Nadia Popovici was seated behind the Vancouver Canucks’ bench inside Seattle’s Climate Pledge Arena when she spotted something concerning. What she saw wasn’t happening on the ice, but her medical background prompted her to attempt to pass along an important message.

She took her out her phone, typed a message, and knocked on the glass, trying to get the attention of Canucks’ assistant equipment manager Brian “Red” Hamilton. When he turned around, Popovici displayed the message. What he saw wasn’t your typical fan request for a puck or player’s stick. It was much more serious.

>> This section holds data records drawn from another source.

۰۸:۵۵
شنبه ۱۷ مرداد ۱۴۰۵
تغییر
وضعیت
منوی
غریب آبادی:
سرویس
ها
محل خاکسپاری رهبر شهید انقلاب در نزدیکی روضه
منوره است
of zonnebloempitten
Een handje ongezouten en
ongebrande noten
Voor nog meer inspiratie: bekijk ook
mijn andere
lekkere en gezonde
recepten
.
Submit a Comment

“The mole on the back of your neck is possibly cancerous. Please go see a doctor!,” read Popovici’s phone. Hamilton acknowledged the message and later had team doctors examine what the University of Washington graduate, and soon-to-be medical student, had noticed. They didn’t like the look of what they saw either, and it was removed for a biopsy.

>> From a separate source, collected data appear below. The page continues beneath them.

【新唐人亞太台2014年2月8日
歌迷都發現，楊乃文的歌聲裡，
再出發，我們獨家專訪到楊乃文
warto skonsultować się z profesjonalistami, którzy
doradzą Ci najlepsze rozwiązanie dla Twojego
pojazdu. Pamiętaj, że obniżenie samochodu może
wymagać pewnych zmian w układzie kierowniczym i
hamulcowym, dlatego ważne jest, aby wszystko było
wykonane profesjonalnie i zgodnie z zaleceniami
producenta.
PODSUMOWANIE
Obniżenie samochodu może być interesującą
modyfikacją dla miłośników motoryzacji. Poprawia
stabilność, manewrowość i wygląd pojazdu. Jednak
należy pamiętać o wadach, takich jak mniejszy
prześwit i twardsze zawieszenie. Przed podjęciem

The diagnosis? A malignant melanoma, a type of skin cancer that “develops in the cells (melanocytes) that produce melanin — the pigment that gives your skin its color,” according to the Mayo Clinic.

“I didn’t know it was there, she pointed it out — how she saw it boggles my mind,” said Hamilton during a Saturday Zoom call with reporters. “It wasn’t very big, I wear a jacket, I wear a radio on the back of my jacket so hooks and chords are there — like, she’s a hero.”

This was a fortunate catch for Hamilton, who said doctors told him that, if ignored over time, it could have been life-threatening.

“It was only on the outer layer of my skin,” he said. “It hadn’t penetrated to the second layer of my skin and that’s because we caught it so early.”

Search begins upon return to Seattle

This happened back on Oct. 23, the night of the Seattle Kraken’s home opener. On Saturday, with the Canucks back in Seattle, the team Tweeted out a letter from Hamilton looking to track down the fan who helped save his life.

“I am trying to find a very special person and I need the hockey community’s help. To this woman I am trying to find, you changed my life, and now I want to find you to say THANK YOU SO VERY MUCH!”

“The message you showed me on your cell phone will forever be etched into my brain and has made a true life-changing difference for me and my family. Your instincts were right and that mole on the back of my neck was a malignant melanoma and thanks to your persistence and the quick work of our doctors, it is now gone.”

Less than two hours later, Popovici was found thanks to the Ladies of the Kraken Facebook message group. An hour and a half before the Kraken hosted the Canucks, Hamilton and Popovici met for the first time.

“The fact that I got to look him in the eye and hear what happened from his perspective,” said Popovici via the Associated Press. “Imagine how jarring that is to for you to be at work and someone just kind of looks at you and says, ‘Hey, maybe you go see a doctor.’ That’s not what you want to hear. So the fact that I got to see him and talk to his family members that have been really impacted by him dodging a big bullet that’s so special.”

A show of appreciation

Poppvici was in her family’s seats for Saturday’s game, not far from Hamilton’s spot on the Vancouver bench. During a first-period stoppage, the Kraken honored Popovici and surprised her with a $10,000 scholarship for medical school on behalf of both teams.

A potentially life-threatening situation ended with an emotional meeting. It was was the perfect conclusion to this story.

In seeking to find out the fan’s identity, Hamilton said his only goal was to ensure Popovici got the the recognition she deserved.

“The world needs to know this woman exists. She’s a hero,” Hamilton said. “We need to celebrate her and people like her that take the time to do things like this and save lives.”